This thesis by Brandon Clifford posits that our conventional understanding of domesticity is in direct relation to a cultural assumption about property ownership – permanence, prosperity, growth – and, in turn, claims that this relationship is currently in a state of crisis (we move now more than ever and foreclosure rates are through the roof).  This assumption of permanence has served as the foundation for a variety of disciplines – architecture, urban planning, real-estate, the building industry – but our increasing condition of impermanence forces us to reexamine how these disciplines respond.  This project proposes a method of making that operates in direct correspondence with the ebb and flow of property fluctuations, and is demonstrated through multiple scales of architectural design.
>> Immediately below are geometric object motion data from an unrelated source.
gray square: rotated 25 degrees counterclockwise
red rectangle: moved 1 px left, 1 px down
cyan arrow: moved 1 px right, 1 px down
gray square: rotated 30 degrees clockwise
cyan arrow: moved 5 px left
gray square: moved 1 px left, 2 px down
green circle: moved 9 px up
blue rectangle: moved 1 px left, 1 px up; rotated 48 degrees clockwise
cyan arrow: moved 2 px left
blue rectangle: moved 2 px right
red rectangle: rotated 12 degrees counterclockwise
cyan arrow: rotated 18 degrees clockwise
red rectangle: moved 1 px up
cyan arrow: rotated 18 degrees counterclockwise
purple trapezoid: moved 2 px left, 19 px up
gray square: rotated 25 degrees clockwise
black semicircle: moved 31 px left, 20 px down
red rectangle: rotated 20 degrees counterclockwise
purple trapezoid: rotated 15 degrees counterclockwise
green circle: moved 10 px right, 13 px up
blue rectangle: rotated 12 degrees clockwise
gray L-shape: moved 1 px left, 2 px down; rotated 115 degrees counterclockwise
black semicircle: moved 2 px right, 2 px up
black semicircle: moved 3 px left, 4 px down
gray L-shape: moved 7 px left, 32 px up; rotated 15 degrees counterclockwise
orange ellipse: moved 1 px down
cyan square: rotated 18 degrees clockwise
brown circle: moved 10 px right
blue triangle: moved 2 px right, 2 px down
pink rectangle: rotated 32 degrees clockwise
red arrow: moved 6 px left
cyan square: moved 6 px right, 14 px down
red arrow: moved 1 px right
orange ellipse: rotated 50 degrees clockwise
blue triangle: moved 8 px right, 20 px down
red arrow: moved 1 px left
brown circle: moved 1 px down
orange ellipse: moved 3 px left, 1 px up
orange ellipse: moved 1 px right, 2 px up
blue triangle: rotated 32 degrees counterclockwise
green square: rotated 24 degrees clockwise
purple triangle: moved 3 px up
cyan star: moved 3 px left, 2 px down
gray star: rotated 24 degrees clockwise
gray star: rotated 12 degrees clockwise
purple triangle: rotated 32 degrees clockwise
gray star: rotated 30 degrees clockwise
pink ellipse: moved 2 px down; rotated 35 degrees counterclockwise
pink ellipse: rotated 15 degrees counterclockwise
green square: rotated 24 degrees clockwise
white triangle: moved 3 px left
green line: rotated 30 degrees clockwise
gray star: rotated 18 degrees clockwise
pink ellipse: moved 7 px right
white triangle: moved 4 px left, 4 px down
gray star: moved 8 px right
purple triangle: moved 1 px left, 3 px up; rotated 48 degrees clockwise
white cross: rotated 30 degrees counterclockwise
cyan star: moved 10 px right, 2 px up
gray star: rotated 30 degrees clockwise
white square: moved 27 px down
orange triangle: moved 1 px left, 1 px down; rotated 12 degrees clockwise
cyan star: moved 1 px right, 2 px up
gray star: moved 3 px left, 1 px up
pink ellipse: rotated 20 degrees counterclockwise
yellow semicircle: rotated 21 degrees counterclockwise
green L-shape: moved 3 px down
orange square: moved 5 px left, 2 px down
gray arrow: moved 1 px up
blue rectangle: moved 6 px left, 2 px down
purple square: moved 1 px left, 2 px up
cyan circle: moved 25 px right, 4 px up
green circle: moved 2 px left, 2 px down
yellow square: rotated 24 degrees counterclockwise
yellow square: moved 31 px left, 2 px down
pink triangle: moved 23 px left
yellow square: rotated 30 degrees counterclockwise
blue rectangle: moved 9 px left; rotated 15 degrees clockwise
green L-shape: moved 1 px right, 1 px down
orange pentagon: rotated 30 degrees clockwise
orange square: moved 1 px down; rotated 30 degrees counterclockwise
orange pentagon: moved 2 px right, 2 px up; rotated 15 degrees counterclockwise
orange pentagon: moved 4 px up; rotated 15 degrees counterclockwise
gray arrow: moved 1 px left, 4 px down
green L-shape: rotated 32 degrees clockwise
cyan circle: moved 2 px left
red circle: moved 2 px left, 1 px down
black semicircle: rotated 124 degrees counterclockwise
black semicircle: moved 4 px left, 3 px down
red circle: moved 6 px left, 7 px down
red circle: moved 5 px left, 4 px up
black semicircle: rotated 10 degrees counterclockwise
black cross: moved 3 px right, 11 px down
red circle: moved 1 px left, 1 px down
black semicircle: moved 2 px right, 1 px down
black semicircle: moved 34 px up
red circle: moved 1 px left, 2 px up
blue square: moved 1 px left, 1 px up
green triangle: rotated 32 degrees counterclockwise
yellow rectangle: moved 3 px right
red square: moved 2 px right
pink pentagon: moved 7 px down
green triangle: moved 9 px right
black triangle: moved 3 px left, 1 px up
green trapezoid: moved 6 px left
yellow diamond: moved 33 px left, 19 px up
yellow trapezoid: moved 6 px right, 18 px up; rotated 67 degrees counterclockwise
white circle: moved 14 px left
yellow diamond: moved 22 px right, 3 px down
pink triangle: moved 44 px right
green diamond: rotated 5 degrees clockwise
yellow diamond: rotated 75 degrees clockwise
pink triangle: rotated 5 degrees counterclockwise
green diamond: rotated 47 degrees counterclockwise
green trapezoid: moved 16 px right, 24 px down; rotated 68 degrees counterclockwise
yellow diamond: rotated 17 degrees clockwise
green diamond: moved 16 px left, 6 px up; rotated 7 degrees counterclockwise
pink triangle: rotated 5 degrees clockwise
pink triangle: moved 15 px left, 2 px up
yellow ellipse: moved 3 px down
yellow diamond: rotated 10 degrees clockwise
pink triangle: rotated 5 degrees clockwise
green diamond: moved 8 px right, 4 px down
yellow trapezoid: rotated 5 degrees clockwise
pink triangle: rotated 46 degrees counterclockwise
The specific method of making is a customizable cnc hot-wire cut EPS foam block unit of construction that is rapidly post-tensioned to a pre-cast concrete foundation.  This foundation serves as the hub to sync the architecture to infrastructure services.  It houses all the irreducible elements of the architecture – water, electricity, structure.  The remaining foam enclosure is impermanent and responsive.  It is ever changing.  In shrinking cities, where vacancy is plenty and motivation to move in is little, this proposal provides an extremely inexpensive and rapid method of making that can accommodate events, or local rentals, or seasonal visitors.  By removing the burden of permanence, which architecture and these other disciplines have operated with, temporal tenancy hopes to accommodate alternative methods of architecture and occupation that have previously been subsumed under this reign of permanence.